How does the binding of a protein to an enhancer regulate the transcription of a gene thousands of base pairs away?
One possibility is that enhancer-binding proteins — in addition to their DNA-binding site, have sites that bind to transcription factors (“TF”) assembled at the promoter of the gene.
This would draw the DNA into a loop (as shown in the figure 2.46).

Figure 2.46 : Some of the transcription factors that produce the segmented body plan in Drosophila. E2 and Sp1 type of Binding Proteins

Visual evidence

Michael R. Botchan (who kindly supplied these electron micrographs) and his colleagues have produced visual evidence of this model of enhancer action. They created an artificial DNA molecule with

several promoter sites for Sp1 about 300 bases from one end. Sp1 is a zinc-finger transcription factor that binds to the sequence 5′ GGGCGG 3′ found in the promoters of many genes, especially “housekeeping” genes.
several enhancer sites about 800 bases from the other end. These are bound by an enhancer-binding protein designated E2.
1860 base pairs of DNA between the two.
When these DNA molecules were added to a mixture of Sp1 and E2, the electron microscope showed that the DNA was drawn into loops with “tails” of approximately 300 and 800 base pairs.
At the neck of each loop were two distinguishable globs of material, one representing Sp1 (red), the other E2 (blue) molecules. (The two micrographs are identical; the lower one has been labeled to show the interpretation.)
Artificial DNA molecules lacking either the promoter sites or the enhancer sites, or with mutated versions of them, failed to form loops when mixed with the two proteins.

Silencers

Silencers are control regions of DNA that, like enhancers, may be located thousands of base pairs away from the gene they control.
However, when transcription factors bind to them, expression of the gene they control is repressed.

Insulators

A problem: As you can see above, enhancers can turn on promoters of genes located thousands of base pairs away.
What is to prevent an enhancer from inappropriately binding to and activating the promoter of some other gene in the same region of the chromosome?

One answer: an insulator.

Insulators are

stretches of DNA (as few as 42 base pairs may do the trick)
located between the
- enhancer(s) and promoter or
- silencer(s) and promoter of adjacent genes or clusters of adjacent genes.
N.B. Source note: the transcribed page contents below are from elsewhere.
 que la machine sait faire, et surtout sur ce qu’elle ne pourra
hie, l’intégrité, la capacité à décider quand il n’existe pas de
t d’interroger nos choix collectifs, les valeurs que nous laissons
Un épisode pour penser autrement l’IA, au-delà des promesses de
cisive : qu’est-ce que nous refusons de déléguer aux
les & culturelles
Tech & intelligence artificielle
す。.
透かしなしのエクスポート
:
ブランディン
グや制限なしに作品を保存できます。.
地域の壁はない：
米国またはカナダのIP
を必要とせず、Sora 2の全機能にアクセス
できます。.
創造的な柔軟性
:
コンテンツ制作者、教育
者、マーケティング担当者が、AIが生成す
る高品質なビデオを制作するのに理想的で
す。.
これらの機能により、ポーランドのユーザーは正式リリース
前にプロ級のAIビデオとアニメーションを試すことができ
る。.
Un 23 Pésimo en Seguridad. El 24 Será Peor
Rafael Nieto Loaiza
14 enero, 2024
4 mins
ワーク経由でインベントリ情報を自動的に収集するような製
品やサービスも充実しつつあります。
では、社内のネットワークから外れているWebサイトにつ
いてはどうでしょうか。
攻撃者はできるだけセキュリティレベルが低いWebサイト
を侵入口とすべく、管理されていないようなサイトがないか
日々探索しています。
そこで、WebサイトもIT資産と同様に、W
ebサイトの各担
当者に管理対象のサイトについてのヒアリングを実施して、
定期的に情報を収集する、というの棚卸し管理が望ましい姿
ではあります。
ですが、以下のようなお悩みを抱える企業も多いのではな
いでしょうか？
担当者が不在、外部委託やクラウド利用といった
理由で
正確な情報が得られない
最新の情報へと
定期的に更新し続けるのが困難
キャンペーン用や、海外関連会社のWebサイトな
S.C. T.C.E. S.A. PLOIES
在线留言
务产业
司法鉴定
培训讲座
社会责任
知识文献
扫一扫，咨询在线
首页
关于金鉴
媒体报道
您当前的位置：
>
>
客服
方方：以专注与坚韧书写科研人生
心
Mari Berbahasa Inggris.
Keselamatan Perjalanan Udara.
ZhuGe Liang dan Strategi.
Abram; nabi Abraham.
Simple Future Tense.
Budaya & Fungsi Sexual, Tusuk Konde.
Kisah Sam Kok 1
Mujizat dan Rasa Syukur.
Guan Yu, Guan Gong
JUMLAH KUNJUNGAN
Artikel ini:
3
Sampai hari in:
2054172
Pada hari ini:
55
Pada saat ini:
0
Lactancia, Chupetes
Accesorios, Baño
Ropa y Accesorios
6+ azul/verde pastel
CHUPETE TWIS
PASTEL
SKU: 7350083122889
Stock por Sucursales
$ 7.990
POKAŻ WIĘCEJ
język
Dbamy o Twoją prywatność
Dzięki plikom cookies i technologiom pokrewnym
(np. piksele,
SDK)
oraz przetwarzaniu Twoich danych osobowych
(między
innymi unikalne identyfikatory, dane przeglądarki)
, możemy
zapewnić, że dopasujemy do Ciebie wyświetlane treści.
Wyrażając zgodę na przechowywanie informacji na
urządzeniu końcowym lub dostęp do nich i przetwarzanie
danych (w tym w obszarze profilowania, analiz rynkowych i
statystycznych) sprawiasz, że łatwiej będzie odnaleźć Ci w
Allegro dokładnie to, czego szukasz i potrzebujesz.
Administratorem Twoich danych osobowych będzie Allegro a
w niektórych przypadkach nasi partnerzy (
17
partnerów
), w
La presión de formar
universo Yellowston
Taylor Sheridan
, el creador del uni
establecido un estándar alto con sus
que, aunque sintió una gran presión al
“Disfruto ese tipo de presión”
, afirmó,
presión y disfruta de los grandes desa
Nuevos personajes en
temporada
Their function is to prevent a gene from being influenced by the activation (or repression) of its neighbors.

Example:

The enhancer for the promoter of the gene for the delta chain of the gamma/delta T-cell receptor for antigen (TCR) is located close to the promoter for the alpha chain of the alpha/beta TCR (on chromosome 14 in humans) (Figure 2.47).
A T cell must choose between one or the other. There is an insulator between the alpha gene promoter and the delta gene promoter that ensures that activation of one does not spread over to the other.

Figure 2.47 : Chromosome 14 showing δ and α gene segments with promoter and enhancer.
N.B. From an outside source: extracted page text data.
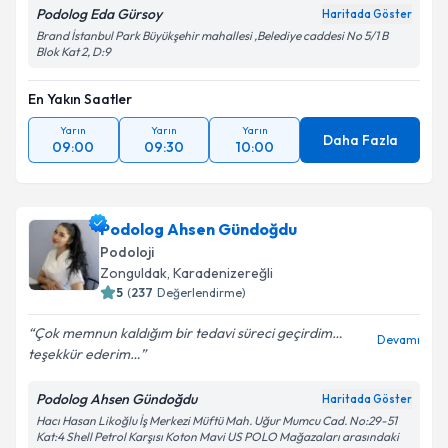
Podolog Eda Gürsoy
Haritada Göster
Brand İstanbul Park Büyükşehir mahallesi ,Belediye caddesi No 5/1 B
Blok Kat 2, D:9
En Yakın Saatler
Yarın
Yarın
Yarın
Daha Fazla
09:00
09:30
10:00
Podolog Ahsen Gündoğdu
Podoloji
Zonguldak
, Karadenizereğli
5
(
237
Değerlendirme)
Çok memnun kaldığım bir tedavi süreci geçirdim…
Devamı
teşekkür ederim…
Podolog Ahsen Gündoğdu
Haritada Göster
Hacı Hasan Likoğlu İş Merkezi Müftü Mah. Uğur Mumcu Cad. No:29-51
Kat:4 Shell Petrol Karşısı Koton Mavi US POLO Mağazaları arasındaki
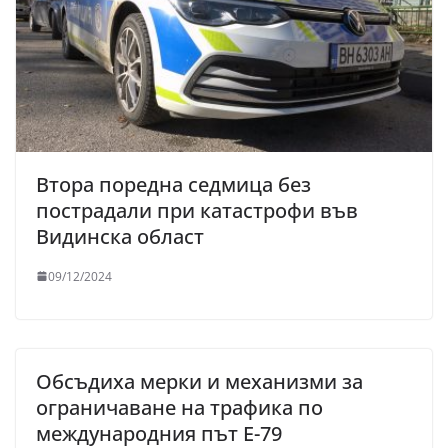
Втора поредна седмица без
пострадали при катастрофи във
Видинска област
09/12/2024
Обсъдиха мерки и механизми за
ограничаване на трафика по
международния път Е-79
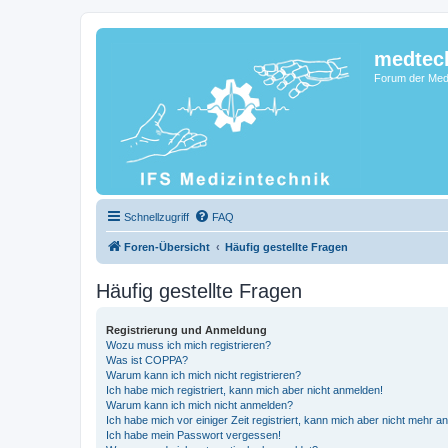
medtec
Forum der Medi
Schnellzugriff
FAQ
Foren-Übersicht
Häufig gestellte Fragen
Häufig gestellte Fragen
Registrierung und Anmeldung
Wozu muss ich mich registrieren?
Was ist COPPA?
Warum kann ich mich nicht registrieren?
Ich habe mich registriert, kann mich aber nicht anmelden!
Warum kann ich mich nicht anmelden?
Ich habe mich vor einiger Zeit registriert, kann mich aber nicht mehr 
Ich habe mein Passwort vergessen!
All insulators discovered so far in vertebrates work only when bound by a protein designated CTCF (“CCCTC binding factor”; named for a nucleotide sequence found in all insulators). CTCF has 11 zinc fingers.
Another example: In mammals (mice, humans, pigs), only the allele for insulin-like growth factor-2 (IGF2) inherited from one’s father is active; that inherited from the mother is not — a phenomenon called imprinting.
The mechanism: the mother’s allele has an insulator between the IGF2 promoter and enhancer. So does the father’s allele, but in his case, the insulator has been methylated. CTCF can no longer bind to the insulator, and so the enhancer is now free to turn on the father’s IGF2 promoter.
Many of the commercially-important varieties of pigs have been bred to contain a gene that increases the ratio of skeletal muscle to fat.
This gene has been sequenced and turns out to be an allele of IGF2, which contains a single point mutation in one of its introns.
Pigs with this mutation produce higher levels of IGF2 mRNA in their skeletal muscles (but not in their liver).

This tells us that:

Mutations need not be in the protein-coding portion of a gene in order to affect the phenotype.
Mutations in non-coding portions of a gene can affect how that gene is regulated (here, a change in muscle but not in liver).